現代音楽家ギャヴィン・ブライヤーズの代表作『タイタニック号の沈没』
タイタニック号が沈没する際、甲板に残って最後まで演奏を続け、死にゆく人たちを励まし続けたという弦楽四重奏の故事に基づいた、一時間余の音響作品。
仕事中の待ち時間。といっても10分.20分のハナシじゃない、夕方までの4時間弱。・・・長い。
近頃うたた寝の快楽を取り戻したので、車内で仮眠をとることに。 イヤホンをはめて、ambientな曲ばかり詰め込んだプレイリストをシャッフルして目をつむる。
ヒュプノスの手引きに身を任せ、あっという間に微睡みの海原へ旅立つ。
メールの着信音がなり、不意に、意識の大陸に引き戻される。
時計をみると1時間程経過。
ipodは、『タイタニック号の沈没(The Sinking Of The Titanic)』を選択中で、冒頭の長いノイズが鼓膜をくすぐってくる。
フロントガラス越しに空を見上げると、曇天。
黒雲でなく、雨模様でもない。白の絵具を重ね塗りしたような曇り空。 一面に広がる雲が太陽光を透過して、大きな面光源となって照らしだす昼下がりは、コントラストが低く、どこか浮遊感がある。

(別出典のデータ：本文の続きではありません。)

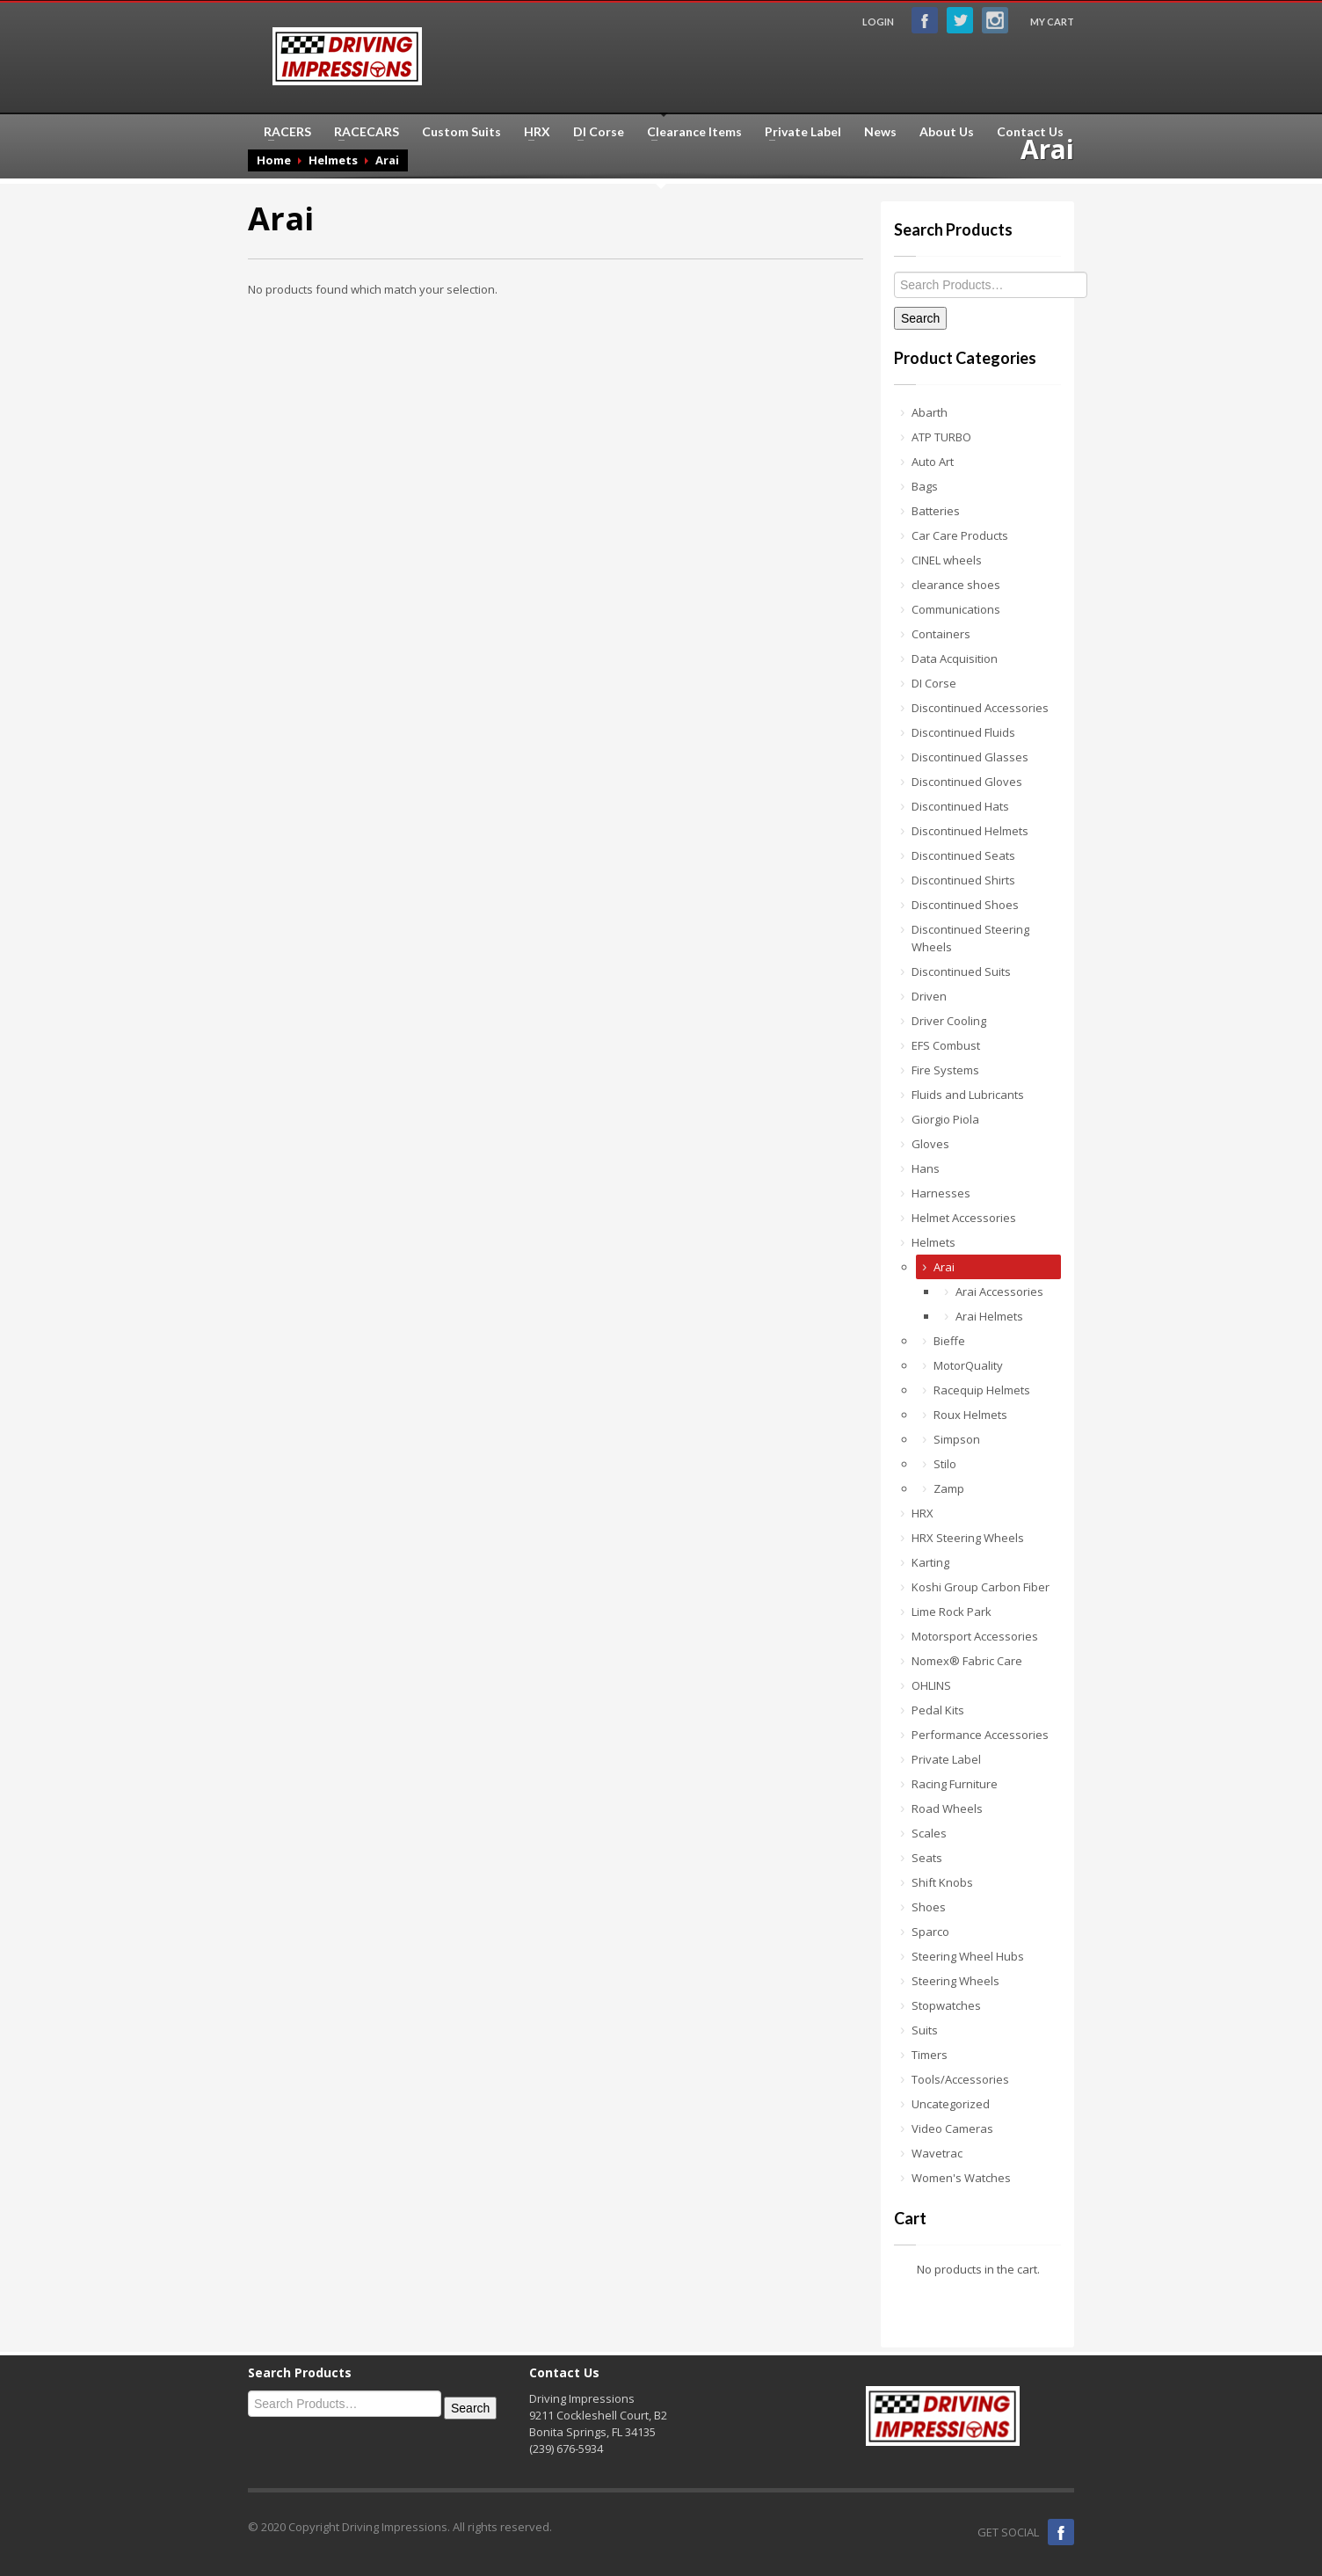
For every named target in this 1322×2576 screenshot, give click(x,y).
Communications (956, 609)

凝り固まった全身を伸ばそうと外に出て伸びをしたついでに、辺りをふらっと散策する。
寝起きのせいか、耳元でなってる音楽のせいか、ふわふわとした気分のなか、馴染みのない街を歩いていると、風に揺れる送電線が目につき、「あれはきっとFleaの仕業だな。」なんてしょうもない妄想。
たいして腹は減っていないが、なんとなく口寂しさを感じて、通りがかりのドラッグストアに立ち寄り、今の気分を損なわない≪生々しくないもの≫を物色。平日この時間帯の客層はだいたい高齢者。そして中東系の外国人。照明の潔癖さに馴染めず、アイスを買って、足早に店をあとにして齧りながらまた歩く。
公園で遊んでいる母子の笑顔は完全に人ごとで、だからこそ素直に微笑ましい。
新幹線の高架下につくられた遊歩道。その両端に植えられてる植物を流すように眺めていると、天狗が持っていそうな葉の植物を見つけた。プレートにはヤツデと書いてある。葉の形がその名の由来だろうと、数えてみると角が九つある。まだ頭が覚醒してないのか…と、もう一度数えるが、やはり九つ。
すーっと辺りが一段分くらい暗くなったので、来た道を戻る。
案の定、ぽつぽつ小雨が降りだした。
残念ながら街角遊泳、終了。
雨が上がることを願いつつ、車に戻って、日が暮れるまであと1時間半。